Ginsburg also raised a host of puzzling scenarios that could face police and, eventually, courts, including questions of how long someone must be absent before his or her refusal loses force.

“Are the police free to enter the instant the objector leaves the door to retire for a nap, answer the phone, use the bathroom or speak to another officer outside?” Ginsburg questioned.

The second case arose from the prosecution of Kerri and Brian Kaley, a New York couple, who were accused of participating in a scheme to obtain and sell prescription medical devices. They were unable to hire a lawyer to defend themselves because the government had frozen their assets.

A pair of 1989 Supreme Court decisions ruled that freezing assets before a criminal trial was permissible, even if it frustrated the defendant’s ability to hire a lawyer, so long as there was probable cause that a crime had been committed and the assets were linked to the offenses described in the indictment.

The Kaleys did not challenge those decisions, but they did seek a hearing at which they could try to show that they were entitled to use the frozen money to defend themselves because the charges against them were flawed.

Kagan, writing for the majority, rejected that request.

“The only question is whether the Kaleys are constitutionally entitled to a judicial re-determination of the conclusion the grand jury already reached: that probable cause supports this criminal prosecution,” she wrote. “And that question, we think, has a ready answer, because a fundamental and historic commitment of our criminal justice system is to entrust those probable cause findings to grand juries.”

Any other ruling, she said, “could not but undermine the criminal justice system’s integrity.”

She acknowledged that the right to choose a lawyer “matters profoundly.”

“Congress of course may strike its own balance and give defendants like the Kaleys the kind of hearing they want,” Kagan wrote.

But the Constitution, she said, does not require them.

Scalia, Kennedy, Thomas, Ginsburg and Alito joined Kagan’s majority opinion.

In dissent, Roberts said the right to a lawyer of one’s choice was crucial.

“An individual facing serious criminal charges brought by the United States has little but the Constitution and his attorney standing between him and prison,” the chief justice wrote. “He might readily give all he owns to defend himself.”

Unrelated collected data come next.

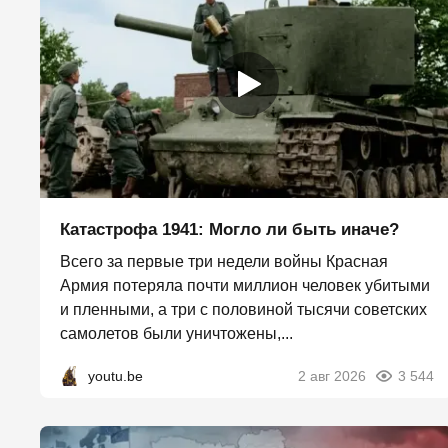
Катастрофа 1941: Могло ли быть иначе?
Всего за первые три недели войны Красная
Армия потеряла почти миллион человек убитыми
и пленными, а три с половиной тысячи советских
самолетов были уничтожены,...
youtu.be
2 авг 2026
3 544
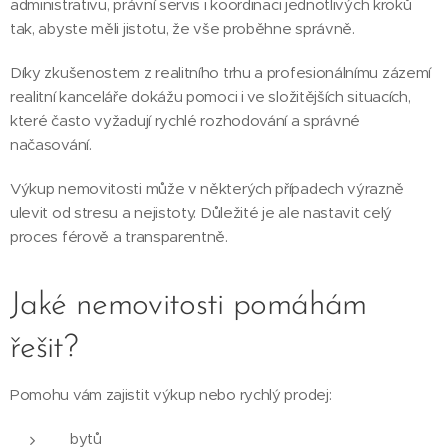
administrativu, právní servis i koordinaci jednotlivých kroků
tak, abyste měli jistotu, že vše proběhne správně.
Díky zkušenostem z realitního trhu a profesionálnímu zázemí
realitní kanceláře dokážu pomoci i ve složitějších situacích,
které často vyžadují rychlé rozhodování a správné
načasování.
Výkup nemovitosti může v některých případech výrazně
ulevit od stresu a nejistoty. Důležité je ale nastavit celý
proces férově a transparentně.
Jaké nemovitosti pomáhám
řešit?
Pomohu vám zajistit výkup nebo rychlý prodej:
bytů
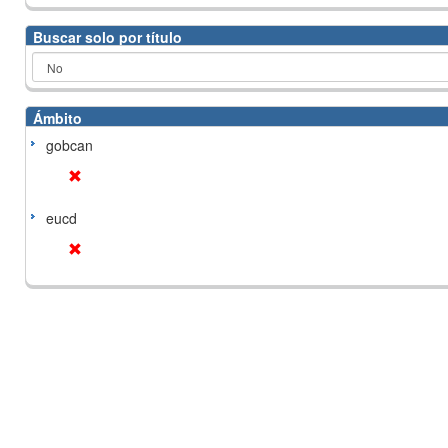
Buscar solo por título
Ámbito
gobcan
eucd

Roberts said the evidence against the Kaleys was weak and that it was hard to identify any victims they might have defrauded. He noted that a co-defendant, whose assets were not frozen and who was represented by her chosen lawyer, was acquitted “on all charges in less than three hours - a good omen for the Kaleys.’”

The majority, he said, had relied on “syllogistic-type reasoning” at the expense of common sense and sensitivity to the central role of defense lawyers in criminal cases.

“Few things could do more to ‘undermine the criminal justice system’s integrity,’” he wrote, quoting from Kagan’s opinion, “than to allow the government to initiate a prosecution and then, at its option, disarm its presumptively innocent opponent by depriving him of his counsel of choice - without even an opportunity to be heard. That is the result of the court’s decision in this case, and it is fundamentally at odds with our constitutional tradition and basic notions of fair play.” Information for this article was contributed by Adam Liptak of The New York Times and by Michael Doyle of McClatchy Newspapers.